18.3 Conversion to Belatacept in Kidney Transplant Recipients
Wednesday May 03, 2023 from 10:30 to 11:00
Grand Georgian
Presenter

Peter J FIoramonti, United States

SUNY Upstate Medical University

Abstract

Conversion to Belatacept in Kidney Transplant Recipients

Mahmoudreza Moein1, Benson Li1, Peter Fioramonti 1, Rauf Shahbazov1, Samir Iskhagi1, Matthew Hanlon1, Reeba Thankachan1, Christine Yang1, Reza Saidi1.

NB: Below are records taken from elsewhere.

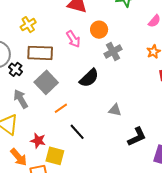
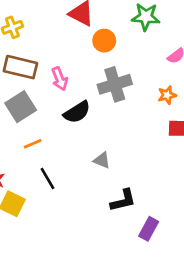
orange circle: (99, 30) -> (104, 41), moved
pink arrow: (73, 39) -> (60, 79), moved
gray cross: (113, 52) -> (115, 84), size x1.4

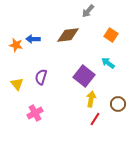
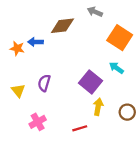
gray arrow: (88, 11) -> (95, 12), turned 72
brown diamond: (68, 35) -> (62, 26), moved
orange square: (111, 35) -> (120, 38), size x1.6
red line: (95, 119) -> (80, 128), moved, turned 40

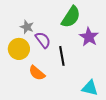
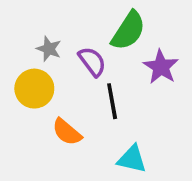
purple semicircle: (43, 40) -> (92, 61), moved
cyan triangle: (90, 88) -> (132, 159), moved

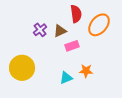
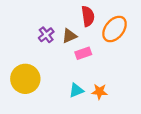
orange star: (86, 71) -> (99, 92), moved

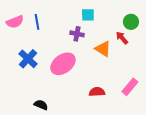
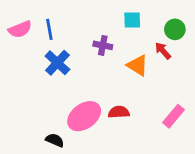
cyan square: (88, 15) -> (132, 20), moved
blue cross: (28, 59) -> (57, 63), moved
pink ellipse: (63, 64) -> (84, 116), moved
red semicircle: (97, 92) -> (119, 112), moved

1Surgery/ Transplantation services, SUNY Upstate Medical University, Syracuse, NY, United States

Background: The costimulatory inhibitor Belatacept (Bela) has been shown to be an effective alternative as a post-kidney transplant immunosuppressant. This study focused on the outcome of early vs. late conversion to the Belatacept.
Material and Method: We conducted a retrospective analysis of a prospectively collected database of all kidney transplants adult patients at SUNY Upstate Medical Hospital from 1 January 2014 to 1 December 2022. . The early conversion was defined as all conversions done at < 6 months after kidney transplant, and Late conversion to Belatacept was defined as conversion at > 6 months post-transplantation. 
Results: 61 patients were included in the study and divided into early and late conversion to Belatacept groups. 33 patients (54%) were in the early conversion group, and 28 patients (46%) were in the late conversion group. The mean eGFR was 26.73 before conversion to the Belatacept in the early conversion group, which improved over one year of follow-up with the mean eGFR of 45.3 at one year (P=0.0006). eGFR changes were insignificant in the late conversion group, in which the mean eGFR was 46.30 before conversion to the Belatacept, and it was 44.76 after one year of follow-up and stabilized (P=0.72).
7 allograft biopsy-proven rejection episodes were diagnosed overall, 4 episodes (57.1%) in the early conversion group and 3 episodes (42.9%) in the late conversion group. In 6 episodes (85.7%), patients did not have Tacrolimus in their immunosuppression regimen with Belatacept. However, when we analyzed the whole sample, we did not mention a significant difference in the rejection rate when Tacrolimus was part of the immunosuppressive regimen (P=0.6). All 4 biopsy-proven allograft rejections in the early conversion group were acute T-cell-mediated rejections. In the late conversion group, from 3 biopsy-proven rejections, 1 was chronic antibody-mediated rejection (CAMR), 1 T-cell-mediated rejection, and 1 was mixed antibody-mediated and T-cell-mediated rejection.
Surprisingly, in all 4 T-cell-mediated rejections (100%) in the early conversion group and, the one T-cell-mediated rejection in the late conversion group, mycophenolic acid (MPA) was part of the patient’s immunosuppressive regimen.
The one-year post-conversion allograft survival rate in both groups was 100%. The one-year post-conversion patient survival rate was 90.9% in the early conversion group and 100% in the late conversion group (P=0.11, Fig 1).

Conclusions: We conclude that early conversion to the Belatacept can significantly improve the eGFR compared to the late conversion. Belatacept and MPA without Tacrolimus might increase the chance of T-cell-mediated rejection.